What to do: Lines below starting with the line with "Реставрация поддона | отзыв №10" and going on through the line with "Химчистка углового дивана в Орехово-Зуево" must be output exactly; the rest of the records must be left out.

===== Supplied data =====

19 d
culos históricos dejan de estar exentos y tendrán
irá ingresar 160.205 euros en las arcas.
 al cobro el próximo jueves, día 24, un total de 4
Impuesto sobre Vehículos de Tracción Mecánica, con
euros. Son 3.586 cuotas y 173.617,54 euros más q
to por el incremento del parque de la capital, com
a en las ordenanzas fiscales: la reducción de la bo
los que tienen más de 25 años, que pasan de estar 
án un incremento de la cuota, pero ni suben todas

=====
===== Supplied data =====

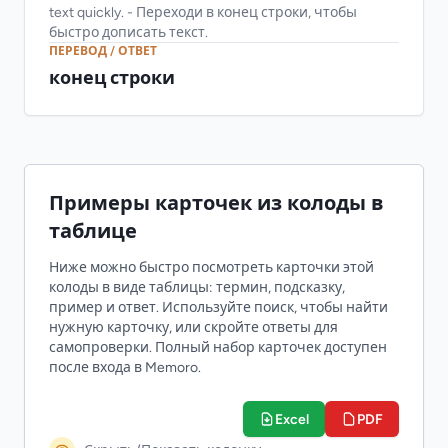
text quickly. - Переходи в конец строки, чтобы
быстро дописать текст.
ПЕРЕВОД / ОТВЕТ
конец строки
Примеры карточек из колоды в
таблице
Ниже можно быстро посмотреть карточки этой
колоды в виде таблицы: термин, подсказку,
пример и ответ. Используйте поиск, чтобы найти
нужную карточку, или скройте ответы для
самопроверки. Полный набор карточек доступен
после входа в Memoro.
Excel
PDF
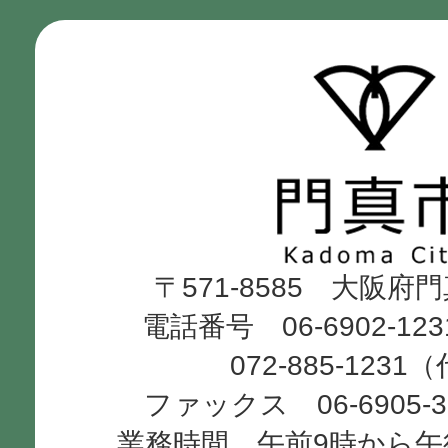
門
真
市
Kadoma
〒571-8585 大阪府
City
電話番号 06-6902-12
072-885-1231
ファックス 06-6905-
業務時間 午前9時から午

=====
===== Supplied data =====

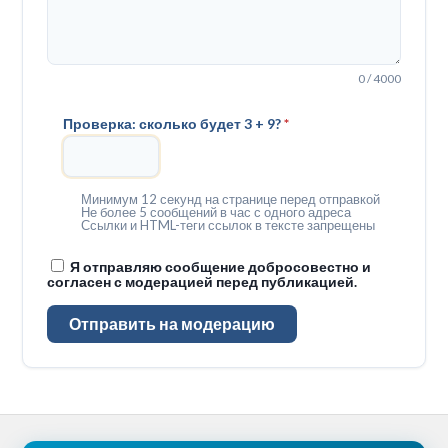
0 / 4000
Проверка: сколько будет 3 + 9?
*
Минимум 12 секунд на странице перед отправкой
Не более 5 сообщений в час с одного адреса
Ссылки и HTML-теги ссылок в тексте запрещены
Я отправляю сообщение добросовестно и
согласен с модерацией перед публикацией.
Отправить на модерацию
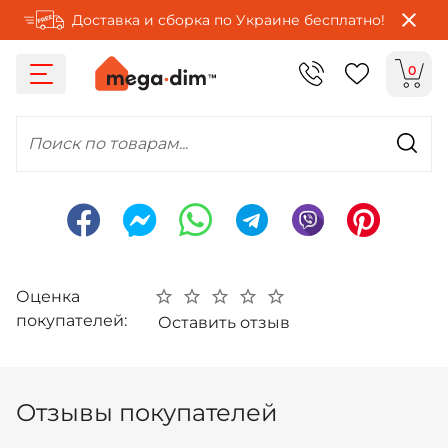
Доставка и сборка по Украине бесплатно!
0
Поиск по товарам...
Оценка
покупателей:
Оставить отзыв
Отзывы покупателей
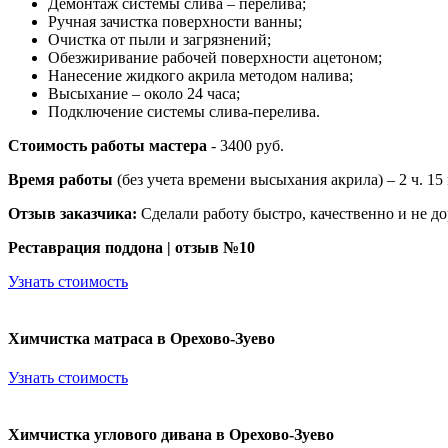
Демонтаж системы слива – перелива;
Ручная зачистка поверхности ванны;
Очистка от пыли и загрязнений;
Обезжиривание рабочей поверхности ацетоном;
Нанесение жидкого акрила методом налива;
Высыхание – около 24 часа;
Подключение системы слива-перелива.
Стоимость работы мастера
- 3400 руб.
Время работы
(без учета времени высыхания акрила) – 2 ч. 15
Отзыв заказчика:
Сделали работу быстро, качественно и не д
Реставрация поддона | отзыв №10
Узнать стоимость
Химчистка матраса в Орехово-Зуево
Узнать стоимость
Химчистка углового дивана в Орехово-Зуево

=====

Task answer:
Реставрация поддона | отзыв №10
Узнать стоимость
Химчистка матраса в Орехово-Зуево
Узнать стоимость
Химчистка углового дивана в Орехово-Зуево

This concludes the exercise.